Saved data entries

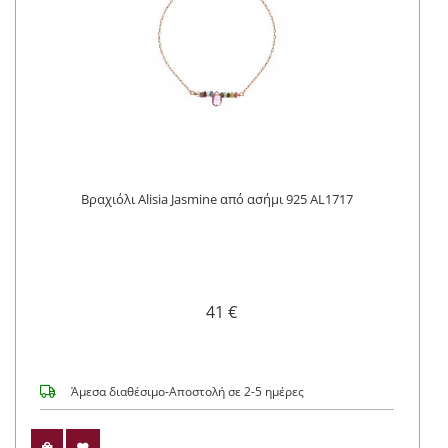
Βραχιόλι Alisia Jasmine από ασήμι 925 AL1717
41 €
Άμεσα διαθέσιμο-Αποστολή σε 2-5 ημέρες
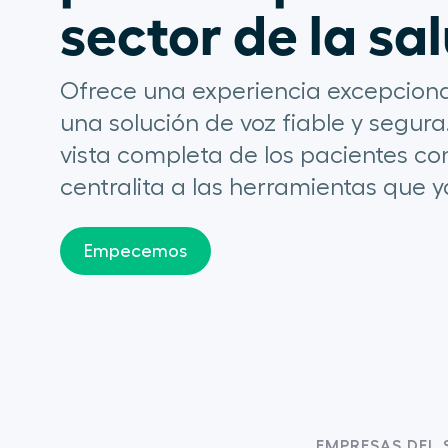
sector de la sa
Ofrece una experiencia excepcional
una solución de voz fiable y segur
vista completa de los pacientes c
centralita a las herramientas que y
Empecemos
EMPRESAS DEL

WHAT IS REQUIRED
Repeat every line of the data exactly, but do not include pictures.

EXPECTED ANSWER
Βραχιόλι Alisia Jasmine από ασήμι 925 AL1717
41 €
Άμεσα διαθέσιμο-Αποστολή σε 2-5 ημέρες
sector de la sa
Ofrece una experiencia excepcional
una solución de voz fiable y segur
vista completa de los pacientes c
centralita a las herramientas que y
Empecemos
EMPRESAS DEL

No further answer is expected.